§ Records shown:
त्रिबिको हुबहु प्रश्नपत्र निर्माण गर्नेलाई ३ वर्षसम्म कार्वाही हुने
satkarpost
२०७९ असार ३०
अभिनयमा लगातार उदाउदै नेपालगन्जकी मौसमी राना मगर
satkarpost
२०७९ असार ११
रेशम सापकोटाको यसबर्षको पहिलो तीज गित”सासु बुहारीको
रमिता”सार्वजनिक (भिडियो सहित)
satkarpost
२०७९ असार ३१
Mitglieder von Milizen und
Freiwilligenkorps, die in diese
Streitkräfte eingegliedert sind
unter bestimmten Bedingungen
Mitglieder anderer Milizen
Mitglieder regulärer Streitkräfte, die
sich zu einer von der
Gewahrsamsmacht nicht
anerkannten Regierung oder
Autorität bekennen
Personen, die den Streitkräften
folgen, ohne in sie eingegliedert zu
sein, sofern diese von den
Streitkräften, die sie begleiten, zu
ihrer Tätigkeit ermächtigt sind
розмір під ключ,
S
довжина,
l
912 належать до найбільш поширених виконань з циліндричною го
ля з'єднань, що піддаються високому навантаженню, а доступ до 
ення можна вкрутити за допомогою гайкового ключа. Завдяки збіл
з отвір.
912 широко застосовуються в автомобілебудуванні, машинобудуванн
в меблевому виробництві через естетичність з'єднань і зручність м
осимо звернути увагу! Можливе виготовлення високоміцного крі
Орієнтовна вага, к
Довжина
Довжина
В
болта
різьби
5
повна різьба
==
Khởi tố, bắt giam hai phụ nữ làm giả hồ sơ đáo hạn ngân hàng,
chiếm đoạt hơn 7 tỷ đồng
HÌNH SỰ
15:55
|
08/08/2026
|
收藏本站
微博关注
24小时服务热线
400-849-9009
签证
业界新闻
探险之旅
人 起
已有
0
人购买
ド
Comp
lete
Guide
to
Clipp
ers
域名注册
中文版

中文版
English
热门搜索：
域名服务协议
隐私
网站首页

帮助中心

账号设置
...
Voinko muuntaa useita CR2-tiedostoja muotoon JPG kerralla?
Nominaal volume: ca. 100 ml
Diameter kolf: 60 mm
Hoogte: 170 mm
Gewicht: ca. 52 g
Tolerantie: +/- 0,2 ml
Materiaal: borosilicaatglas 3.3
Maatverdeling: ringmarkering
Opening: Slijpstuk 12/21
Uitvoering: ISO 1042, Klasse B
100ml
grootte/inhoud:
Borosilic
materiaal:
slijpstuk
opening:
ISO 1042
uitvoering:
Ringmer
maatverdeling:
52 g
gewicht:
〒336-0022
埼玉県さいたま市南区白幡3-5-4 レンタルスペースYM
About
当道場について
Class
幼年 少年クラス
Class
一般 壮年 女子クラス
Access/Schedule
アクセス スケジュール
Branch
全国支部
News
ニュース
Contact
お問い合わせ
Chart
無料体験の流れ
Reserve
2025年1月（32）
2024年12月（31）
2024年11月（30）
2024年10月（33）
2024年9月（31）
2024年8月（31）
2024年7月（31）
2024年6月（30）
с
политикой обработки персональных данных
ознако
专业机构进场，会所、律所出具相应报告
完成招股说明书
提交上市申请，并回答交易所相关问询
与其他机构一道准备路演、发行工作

§ Work instruction: List each line in the listing that contains the string "Milizen".

§ Result of the task:
Mitglieder von Milizen und
Mitglieder anderer Milizen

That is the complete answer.